There are three types of cards: blue (movement-related), pink (fast attacks), and yellow (hard attacks). Blue cards are usually important for evasive maneuvers, though the player will also hit enemies in the trajectory. They also include abilities such as dashing or even minor teleports with extra effects.
Pink cards are likely to be very used by the player during combat. They offer a faster means of attack, though that speed varies from card to card. Compared to them, yellow cards take longer to recharge but may pack a punch or cause some interesting effect, like pushing enemies or stunning them.
At the start of the game, the player is given one card of each category, all of which are on level 1 (it’s possible to upgrade starting levels later). Levels define strength and become stronger the deeper the player is in the dungeon.
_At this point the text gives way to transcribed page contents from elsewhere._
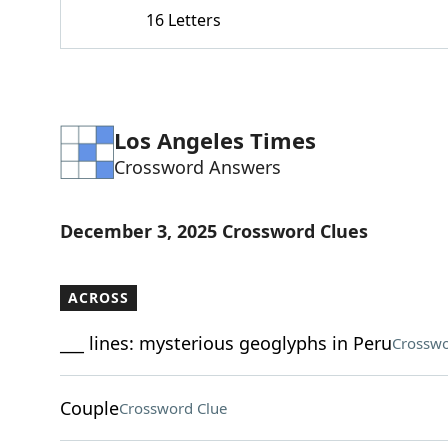
16 Letters
Los Angeles Times
Crossword Answers
December 3, 2025 Crossword Clues
ACROSS
___ lines: mysterious geoglyphs in Peru
Crosswo
Couple
Crossword Clue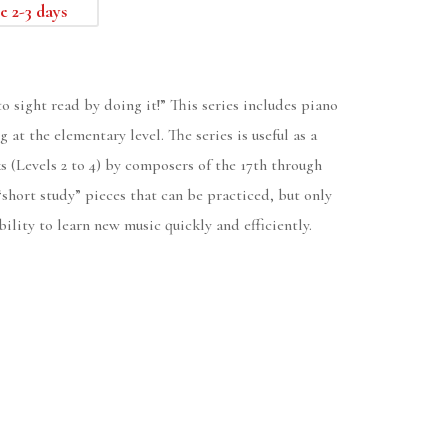
e 2-3 days
o sight read by doing it!” This series includes piano
 at the elementary level. The series is useful as a
s (Levels 2 to 4) by composers of the 17th through
 “short study” pieces that can be practiced, but only
ility to learn new music quickly and efficiently.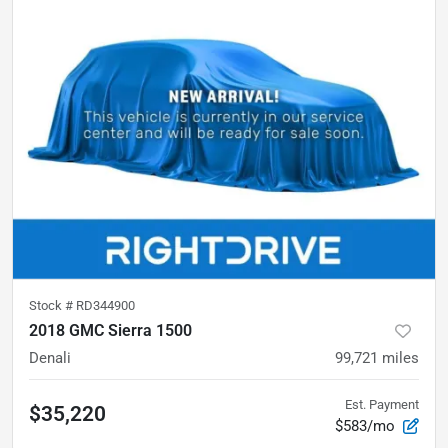
Stock #
RD344900
2018 GMC Sierra 1500
Denali
99,721
miles
Est. Payment
$35,220
$583/mo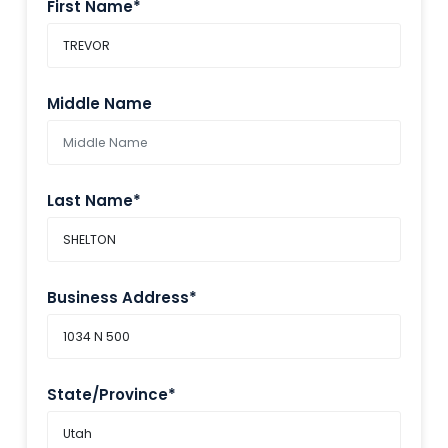
First Name*
Middle Name
Last Name*
Business Address*
State/Province*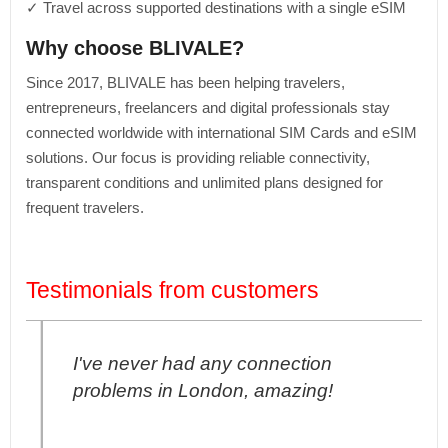
✓ Travel across supported destinations with a single eSIM
Why choose BLIVALE?
Since 2017, BLIVALE has been helping travelers,
entrepreneurs, freelancers and digital professionals stay
connected worldwide with international SIM Cards and eSIM
solutions. Our focus is providing reliable connectivity,
transparent conditions and unlimited plans designed for
frequent travelers.
Testimonials from customers
I've never had any connection
problems in London, amazing!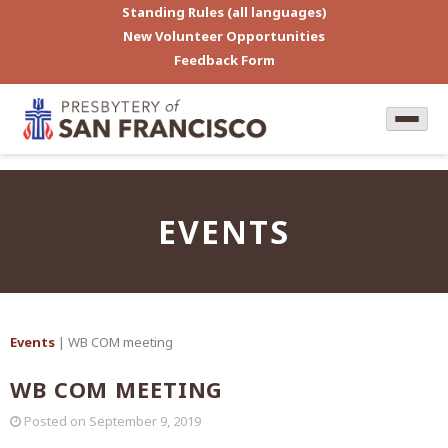
Standing Rules (all languages)
New Volunteer Opportunities
Feedback Form
EVENTS
Events
| WB COM meeting
WB COM MEETING
Posted on
September 9, 2019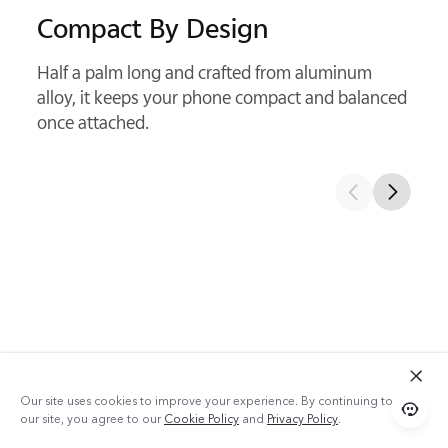
Kepler Optical Structure
With precision glass elements, it delivers cleaner
detail and sharper telephoto shots.
Our site uses cookies to improve your experience. By continuing to use
With Telephoto Extender
our site, you agree to our
Cookie Policy
and
Privacy Policy
.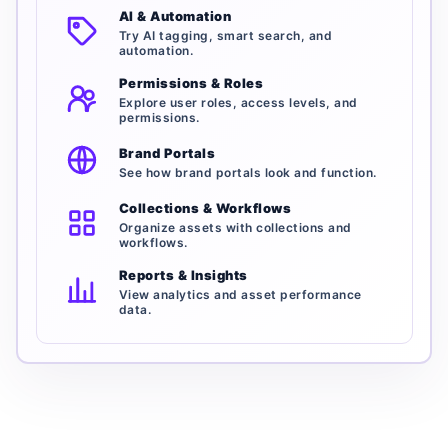
AI & Automation
Try AI tagging, smart search, and
automation.
Permissions & Roles
Explore user roles, access levels, and
permissions.
Brand Portals
See how brand portals look and function.
Collections & Workflows
Organize assets with collections and
workflows.
Reports & Insights
View analytics and asset performance
data.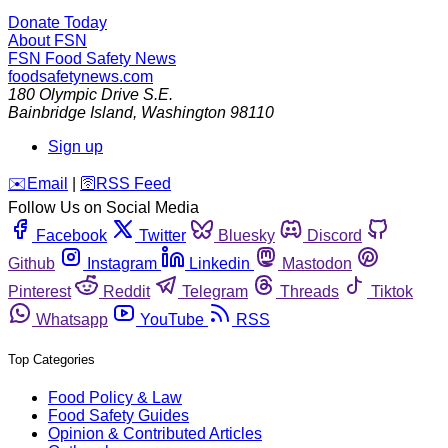
Donate Today
About FSN
FSN
Food Safety News
foodsafetynews.com
180 Olympic Drive S.E.
Bainbridge Island
,
Washington
98110
Sign up
️✉️
Email
|
🛜
RSS Feed
Follow Us on Social Media
Facebook
Twitter
Bluesky
Discord
Github
Instagram
Linkedin
Mastodon
Pinterest
Reddit
Telegram
Threads
Tiktok
Whatsapp
YouTube
RSS
Top Categories
Food Policy & Law
Food Safety Guides
Opinion & Contributed Articles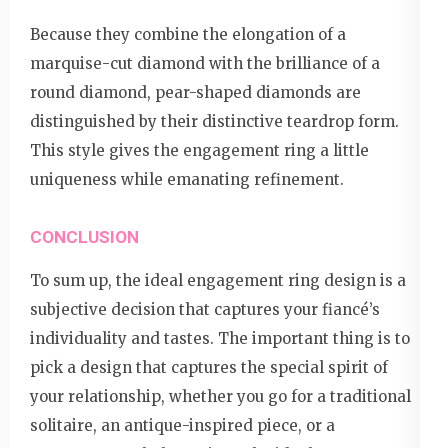
Because they combine the elongation of a
marquise-cut diamond with the brilliance of a
round diamond, pear-shaped diamonds are
distinguished by their distinctive teardrop form.
This style gives the engagement ring a little
uniqueness while emanating refinement.
CONCLUSION
To sum up, the ideal engagement ring design is a
subjective decision that captures your fiancé’s
individuality and tastes. The important thing is to
pick a design that captures the special spirit of
your relationship, whether you go for a traditional
solitaire, an antique-inspired piece, or a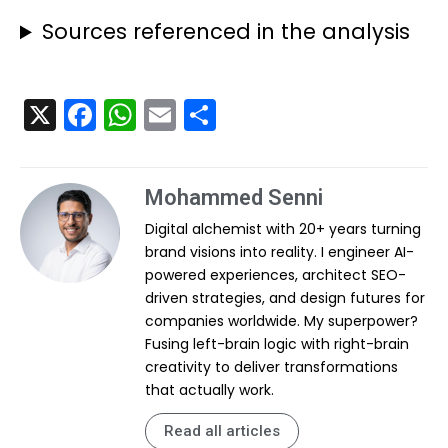
Sources referenced in the analysis
X
F
W
E
S
a
h
m
h
c
a
ai
ar
Mohammed Senni
e
ts
l
e
Digital alchemist with 20+ years turning
b
A
brand visions into reality. I engineer AI-
o
p
powered experiences, architect SEO-
o
p
driven strategies, and design futures for
companies worldwide. My superpower?
k
Fusing left-brain logic with right-brain
creativity to deliver transformations
that actually work.
Read all articles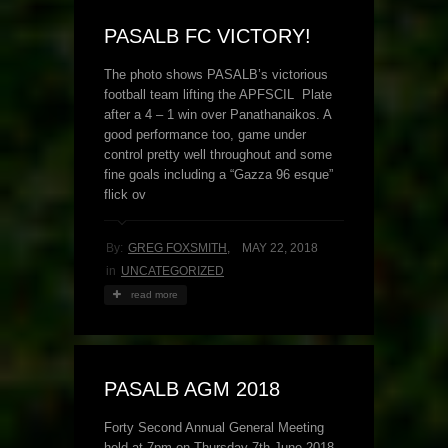
PASALB FC VICTORY!
The photo shows PASALB’s victorious
football team lifting the APFSCIL Plate
after a 4 – 1 win over Panathanaikos. A
good performance too, game under
control pretty well throughout and some
fine goals including a “Gazza 96 esque”
flick ov
By:
GREG FOXSMITH
,
MAY 22, 2018
in
UNCATEGORIZED
read more
PASALB AGM 2018
Forty Second Annual General Meeting
held at 7pm on Thursday 7th June 2018,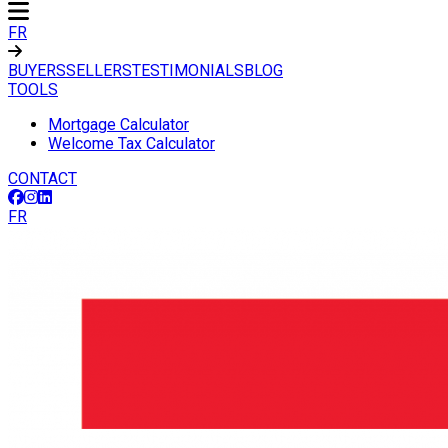
FR
BUYERS
SELLERS
TESTIMONIALS
BLOG
TOOLS
Mortgage Calculator
Welcome Tax Calculator
CONTACT
FR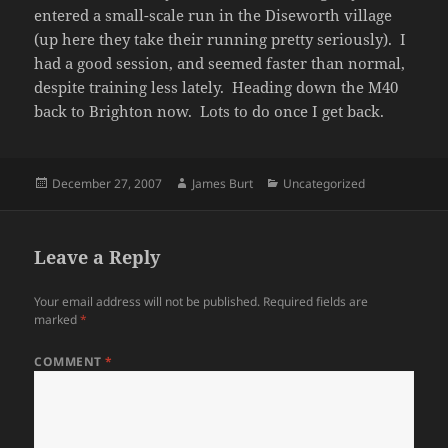
entered a small-scale run in the Diseworth village
(up here they take their running pretty seriously). I
had a good session, and seemed faster than normal,
despite training less lately. Heading down the M40
back to Brighton now. Lots to do once I get back.
Posted
Author
Categories
December 27, 2007
James Burt
Uncategorized
on
Leave a Reply
Your email address will not be published.
Required fields are
marked
*
COMMENT
*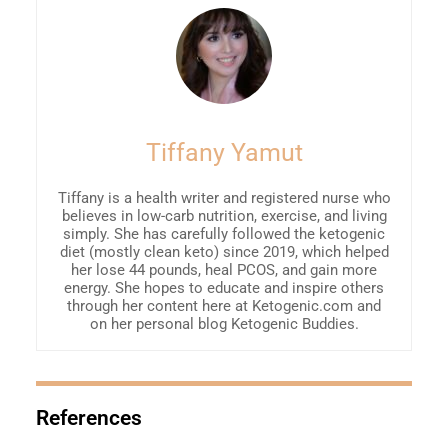
Tiffany Yamut
Tiffany is a health writer and registered nurse who
believes in low-carb nutrition, exercise, and living
simply. She has carefully followed the ketogenic
diet (mostly clean keto) since 2019, which helped
her lose 44 pounds, heal PCOS, and gain more
energy. She hopes to educate and inspire others
through her content here at Ketogenic.com and
on her personal blog Ketogenic Buddies.
References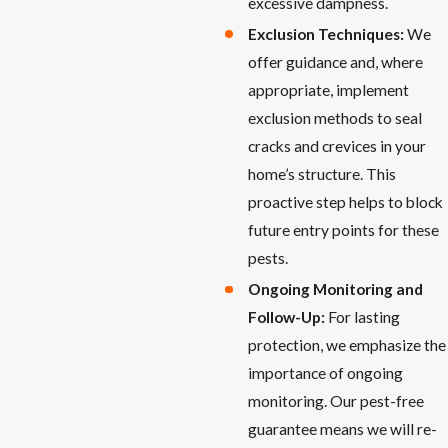
excessive dampness.
Exclusion Techniques:
We
offer guidance and, where
appropriate, implement
exclusion methods to seal
cracks and crevices in your
home’s structure. This
proactive step helps to block
future entry points for these
pests.
Ongoing Monitoring and
Follow-Up:
For lasting
protection, we emphasize the
importance of ongoing
monitoring. Our pest-free
guarantee means we will re-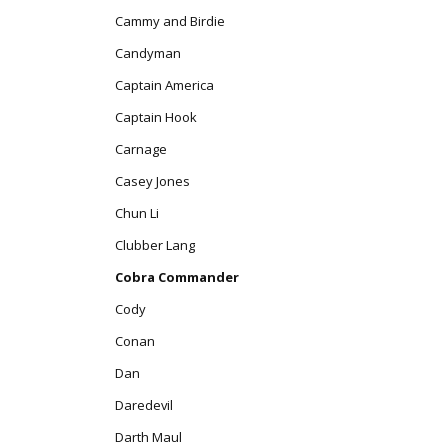
Cammy and Birdie
Candyman
Captain America
Captain Hook
Carnage
Casey Jones
Chun Li
Clubber Lang
Cobra Commander
Cody
Conan
Dan
Daredevil
Darth Maul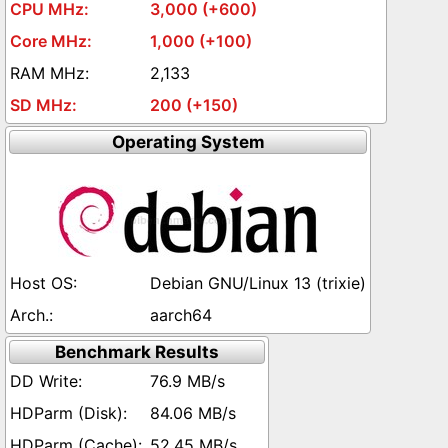
3,000 (+600)
1,000 (+100)
2,133
200 (+150)
Operating System
Debian GNU/Linux 13 (trixie)
aarch64
Benchmark Results
76.9 MB/s
84.06 MB/s
52.45 MB/s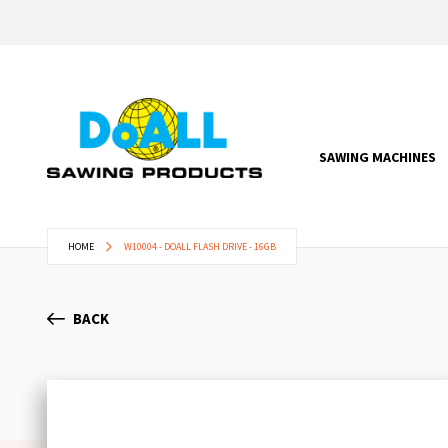
SAWING MACHINES
HOME
W10004 - DOALL FLASH DRIVE - 16GB
BACK
Skip
to
the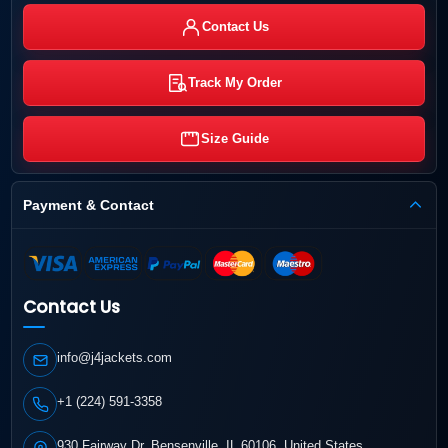
Contact Us
Track My Order
Size Guide
Payment & Contact
Contact Us
info@j4jackets.com
+1 (224) 591-3358
930 Fairway Dr, Bensenville, IL 60106, United States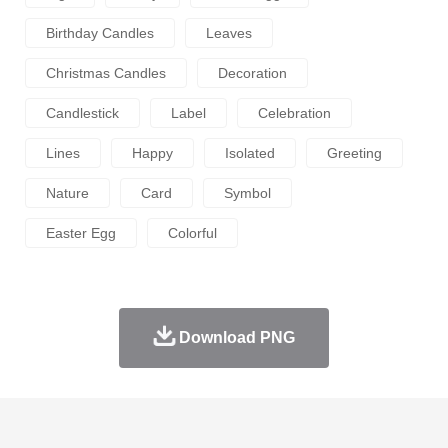
Birthday Candles
Leaves
Christmas Candles
Decoration
Candlestick
Label
Celebration
Lines
Happy
Isolated
Greeting
Nature
Card
Symbol
Easter Egg
Colorful
Download PNG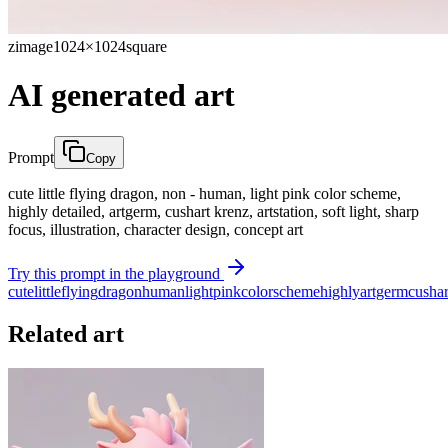
zimage
1024×1024
square
AI generated art
Prompt
Copy
cute little flying dragon, non - human, light pink color scheme,
highly detailed, artgerm, cushart krenz, artstation, soft light, sharp
focus, illustration, character design, concept art
Try this prompt in the playground
cute
little
flying
dragon
human
light
pink
color
scheme
highly
artgerm
cushar
Related art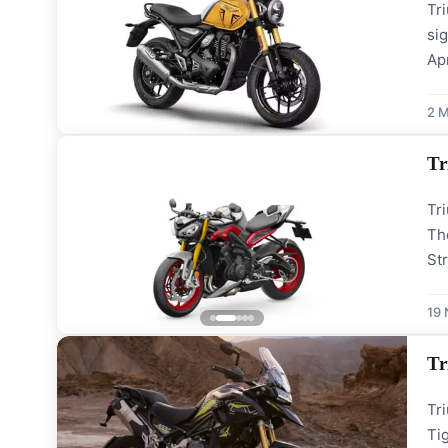
Tr
sig
Apr
hea
ev
2 M
Tr
Tri
The
St
th
Th
19
Tr
Tri
Ti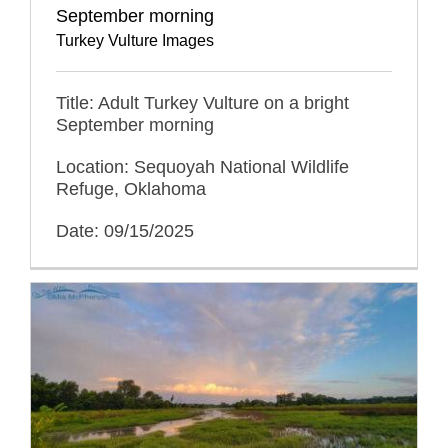
September morning
Turkey Vulture Images
Title: Adult Turkey Vulture on a bright
September morning
Location: Sequoyah National Wildlife
Refuge, Oklahoma
Date: 09/15/2025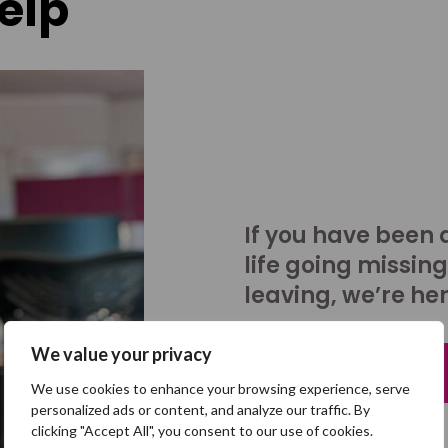
elp
If you have been 
life going missing
leaving, we’re her
We value your privacy
Talk to us
We use cookies to enhance your browsing experience, serve
personalized ads or content, and analyze our traffic. By
clicking "Accept All", you consent to our use of cookies.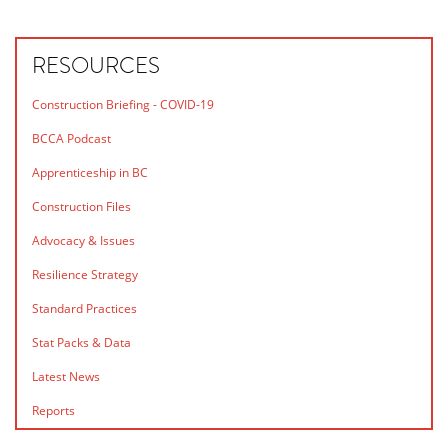
RESOURCES
Construction Briefing - COVID-19
BCCA Podcast
Apprenticeship in BC
Construction Files
Advocacy & Issues
Resilience Strategy
Standard Practices
Stat Packs & Data
Latest News
Reports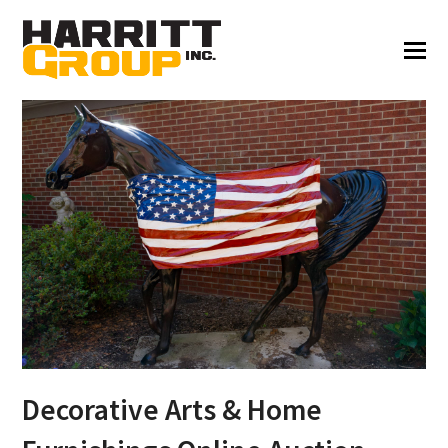
Decorative Arts & Home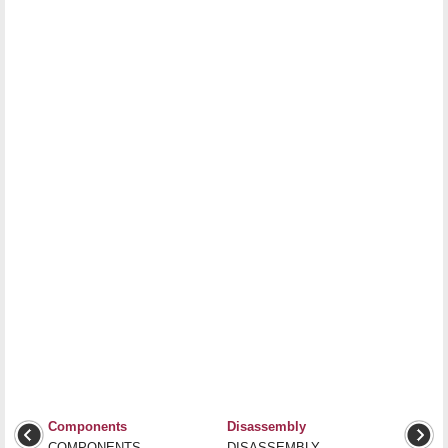
Components
Disassembly
COMPONENTS
DISASSEMBLY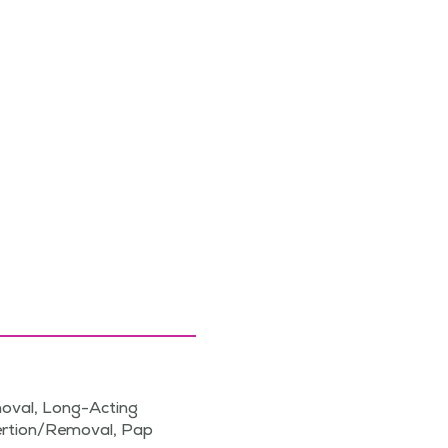
moval, Long-Acting
sertion/Removal, Pap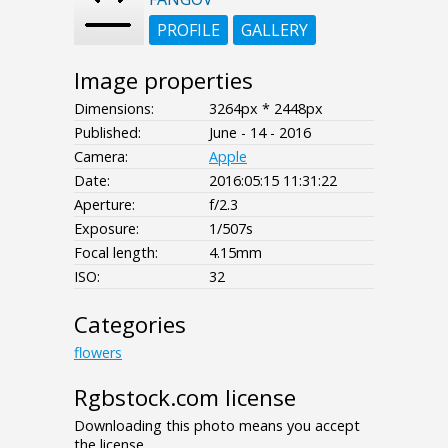
PROFILE
GALLERY
Image properties
Dimensions:
3264px * 2448px
Published:
June - 14 - 2016
Camera:
Apple
Date:
2016:05:15 11:31:22
Aperture:
f/2.3
Exposure:
1/507s
Focal length:
4.15mm
ISO:
32
Categories
flowers
Rgbstock.com license
Downloading this photo means you accept
the license.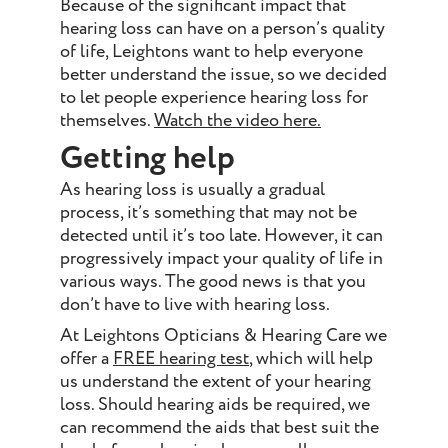
Because of the significant impact that
hearing loss can have on a person’s quality
of life, Leightons want to help everyone
better understand the issue, so we decided
to let people experience hearing loss for
themselves.
Watch the video here.
Getting help
As hearing loss is usually a gradual
process, it’s something that may not be
detected until it’s too late. However, it can
progressively impact your quality of life in
various ways. The good news is that you
don’t have to live with hearing loss.
At Leightons Opticians & Hearing Care we
offer a
FREE hearing test
, which will help
us understand the extent of your hearing
loss. Should hearing aids be required, we
can recommend the aids that best suit the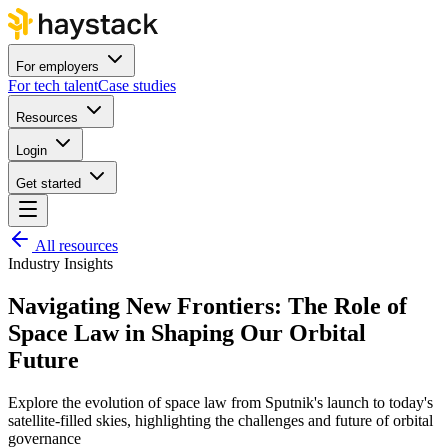
For employers
For tech talent
Case studies
Resources
Login
Get started
All resources
Industry Insights
Navigating New Frontiers: The Role of
Space Law in Shaping Our Orbital
Future
Explore the evolution of space law from Sputnik's launch to today's
satellite-filled skies, highlighting the challenges and future of orbital
governance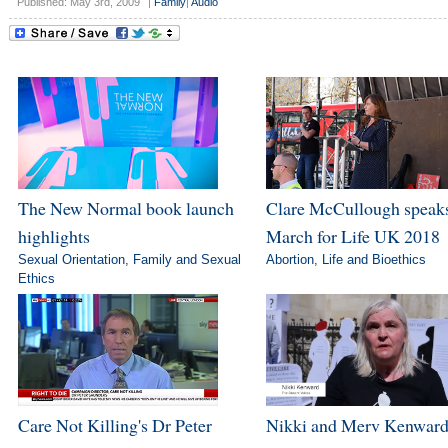
Published: May 3rd, 2009
|
Family
|
Audio
The New Normal book launch
Clare McCullough speaks
highlights
March for Life UK 2018
Sexual Orientation
,
Family and Sexual
Abortion
,
Life and Bioethics
Ethics
Care Not Killing's Dr Peter
Nikki and Merv Kenward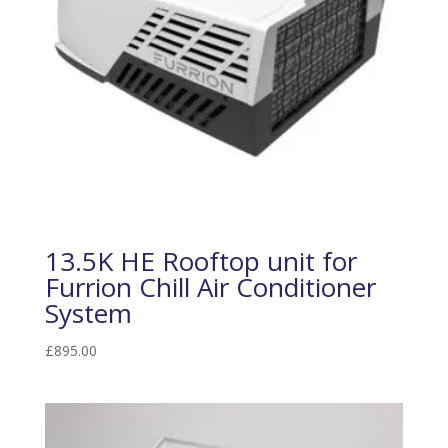
13.5K HE Rooftop unit for
Furrion Chill Air Conditioner
System
£
895.00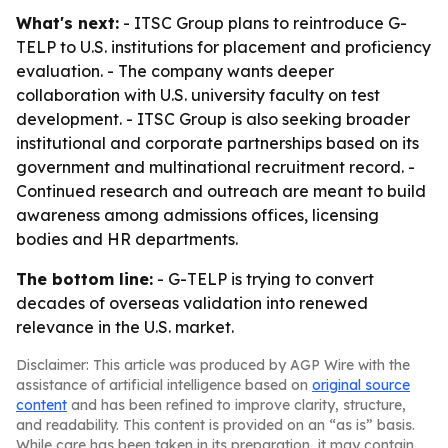
What's next:
- ITSC Group plans to reintroduce G-
TELP to U.S. institutions for placement and proficiency
evaluation. - The company wants deeper
collaboration with U.S. university faculty on test
development. - ITSC Group is also seeking broader
institutional and corporate partnerships based on its
government and multinational recruitment record. -
Continued research and outreach are meant to build
awareness among admissions offices, licensing
bodies and HR departments.
The bottom line:
- G-TELP is trying to convert
decades of overseas validation into renewed
relevance in the U.S. market.
Disclaimer: This article was produced by AGP Wire with the
assistance of artificial intelligence based on
original source
content
and has been refined to improve clarity, structure,
and readability. This content is provided on an “as is” basis.
While care has been taken in its preparation, it may contain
There is a total of 8 card slots to fill, but only 4 of those are meant to be directly used. The other half is turned into passive effects for the main cards, adding a layer of experimentation to the gameplay.
For instance, it’s possible to combine the “throwing cards” skill with another card that deals poison damage or one that creates an area of damage around the enemy you hit. These “bonus effects” are logical derivations of their main effects, not being quite the same.
A card that causes charm as a side effect may apply it to other cards, but it could also make enemies explode and charm whoever is nearby. These effects can be read in the card description and sometimes have specific use cases. One such example is that equipping them to a blue card may have different effects than doing it to a pink card.
There are many cards to experiment with, some of which can be unlocked through the game’s shop. These combinations allow the player to try specific techniques that feel unique and magical.
Using those skills, the player can explore the castle, which actually includes multiple routes. Though the game is a roguelike, there are set paths to travel, as each area has a set of enemies that’ll be placed randomly in multiple groups.
As the player progresses through this maze, they can get special keys based on the four card suits (hearts, diamonds, clubs, spades). Those unlock other paths, some of which will lead to alternate routes, offering extra replay value.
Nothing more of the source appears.